Posted 20 October 2009 - 09:34 PM

I can totally relate. I have not taken my usual 60 mg of Cymbalta going on the 4th day now. I have headaches and feelings like I want to crawl out of my skin. A numb tingling sensation. Definitely not myself.
I dont want to go back on it just to have to go through with this all over again the next time I try to quit. I just pray it does not get worse.
I also take 10 mg of Wellbutrin each morning. The Cymbalta at night.

I have had very vivid dreams and have been tossing and turning since day 2 of being off of it.
I am seeing the doc on Friday to discuss this. I dont think she is aware of the side effects of this drug.

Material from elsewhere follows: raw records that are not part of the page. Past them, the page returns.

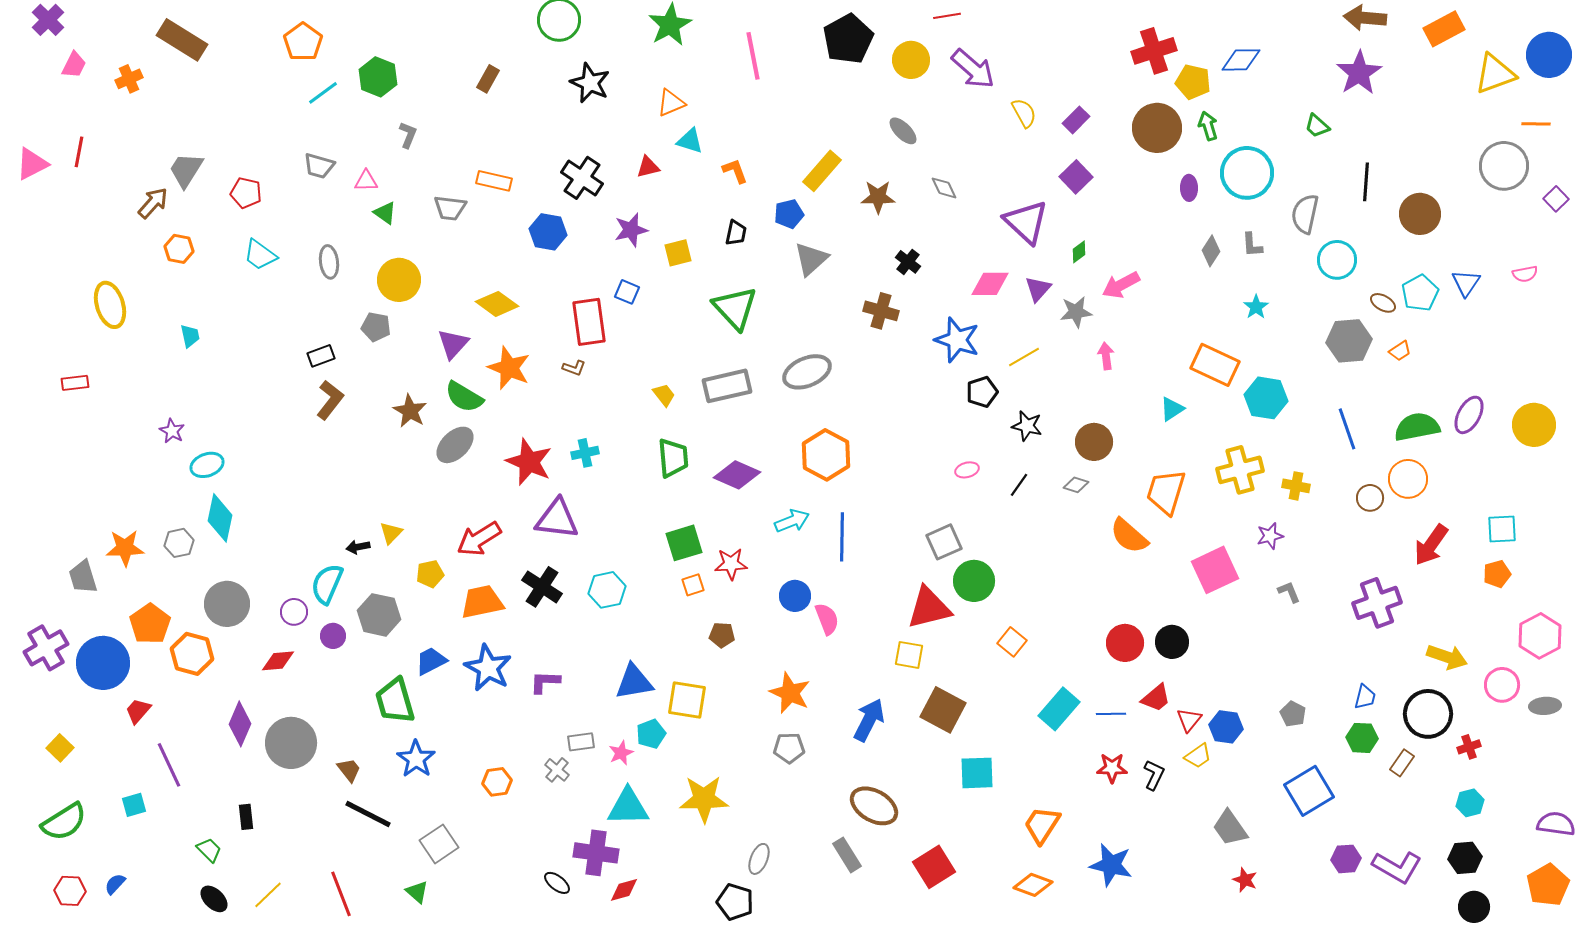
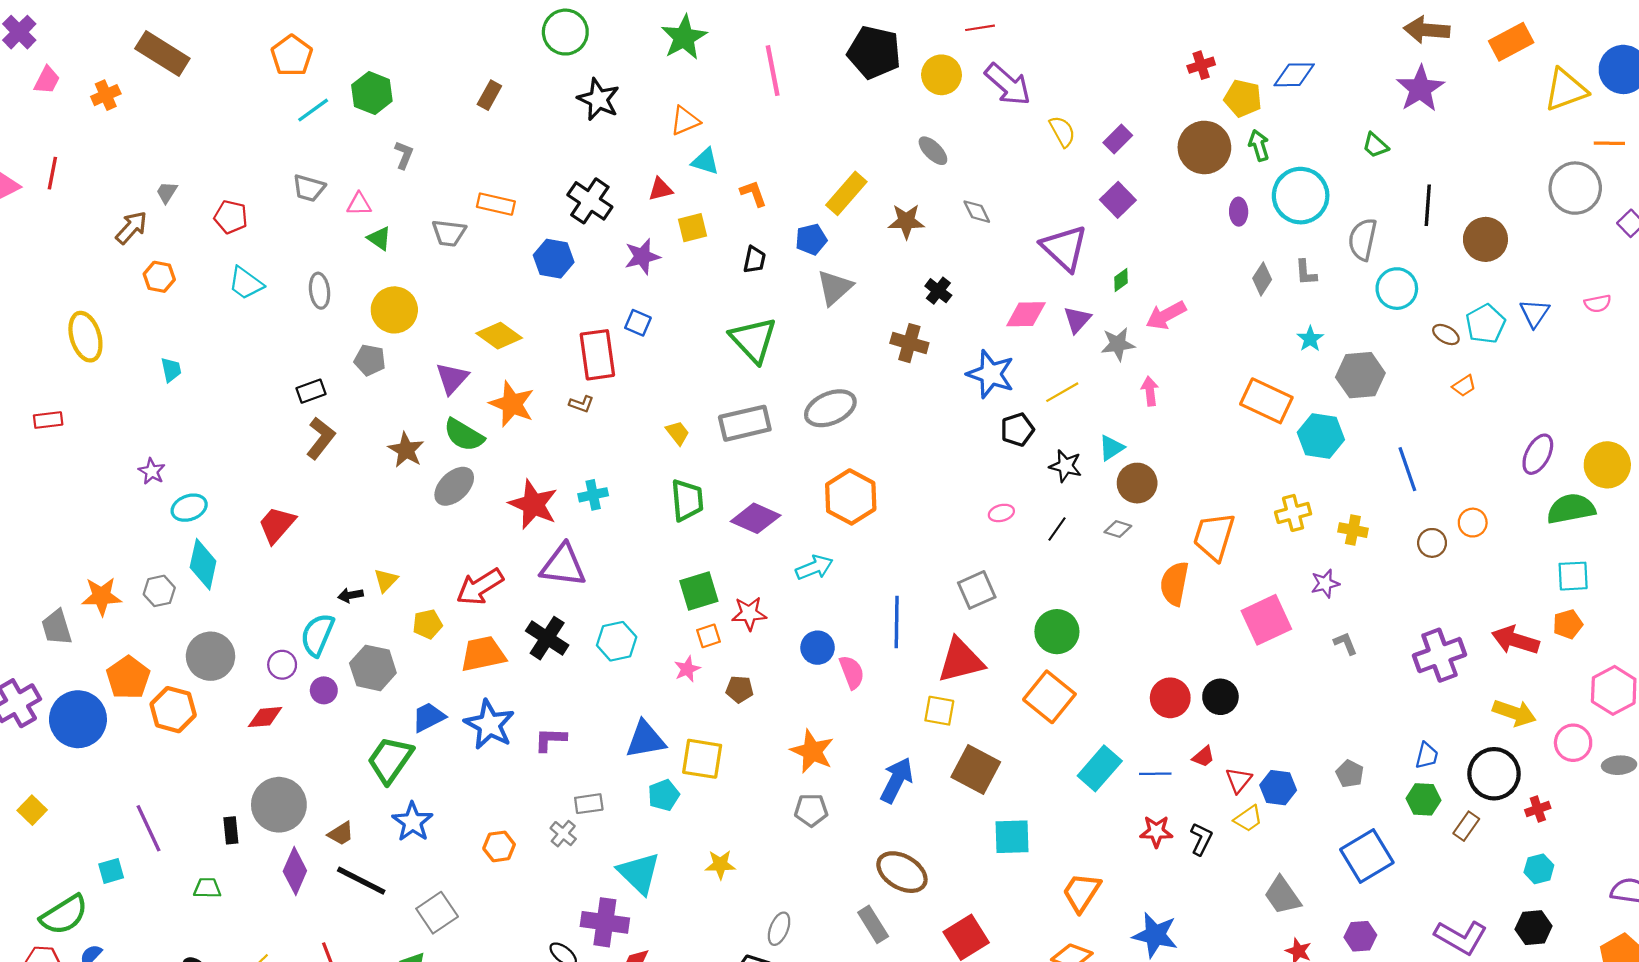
black pentagon: (848, 39) -> (874, 52), turned -30
red cross: (1154, 51) -> (1201, 65), size x0.6
gray trapezoid: (186, 170) -> (167, 192), size x0.6
yellow square: (678, 253) -> (692, 228), moved
gray hexagon: (1349, 341) -> (1360, 375), moved
cyan triangle: (1172, 409) -> (1111, 448), moved
green semicircle: (1417, 427) -> (1571, 509), moved
yellow cross: (1240, 470) -> (1293, 513), size x0.7
orange circle: (1408, 479) -> (1473, 523), size x0.7
orange semicircle: (1129, 536) -> (1174, 584), turned 60
blue line: (842, 537) -> (897, 622), moved
red arrow: (1431, 545) -> (1515, 640), moved, turned 72
green circle: (974, 581) -> (1057, 632), moved
orange square: (1012, 642) -> (1049, 697), size x1.6
red trapezoid: (1156, 698) -> (1203, 757), size x0.7
green trapezoid: (395, 701) -> (390, 760), turned 51
red trapezoid: (138, 711) -> (277, 525), moved, size x1.4
purple diamond: (240, 724) -> (295, 871), moved
pink star: (621, 753) -> (687, 669), moved
brown trapezoid: (349, 770) -> (341, 834), turned 96
yellow star: (704, 799) -> (720, 865), size x0.6
cyan triangle: (628, 807) -> (639, 873), turned 45
black rectangle: (246, 817) -> (231, 830), moved
green semicircle: (64, 822) -> (64, 915), moved
green trapezoid: (209, 850) -> (207, 888), moved, turned -44
purple hexagon: (1346, 859) -> (1360, 936), moved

The bad thing is doctors prescribe antidepressants like candy. They do a world of good for some, but i just dont want to be on them forever, or go from drug to drug when one stops working


NC123,
Welcome, also welcom to what we call "Cold Turkey"., and yes it's going to get worse if your like the majority of us here.
doctor's doo not know anything about the side effects or the withdrawls, we are the ones teaching them. They do not know how
to decrease this med to get us off it at all. Most of our doc's don't even think what we are telling them is from the withdrawls of
the Cymbalta.

Get the FDA report, I think it's in New's, and take that with you to see your doc, that way he will pay attention.

This is where we all learned that our brains are addicted to this drug, and witheld, the withdrawls start in pretty quick.

Here is the site I give to new people so you will know what is a withdrawl symptom during this time, it does help
http://prozactruth.com/cymbalta.htm

Wish you all the best, ask as many questions as you can think of as someone here always knows the answer around here.
If not for these people I never would have made it at all, and this far!! From 60 mg now to 22.5 mg. Never ever thought
I would see that number, and I still get a few withdrawl symptoms, but just learned how to add a few beads to get rid of
them.

Doing so much better, you can do this we will help, and support you however you choose to to this.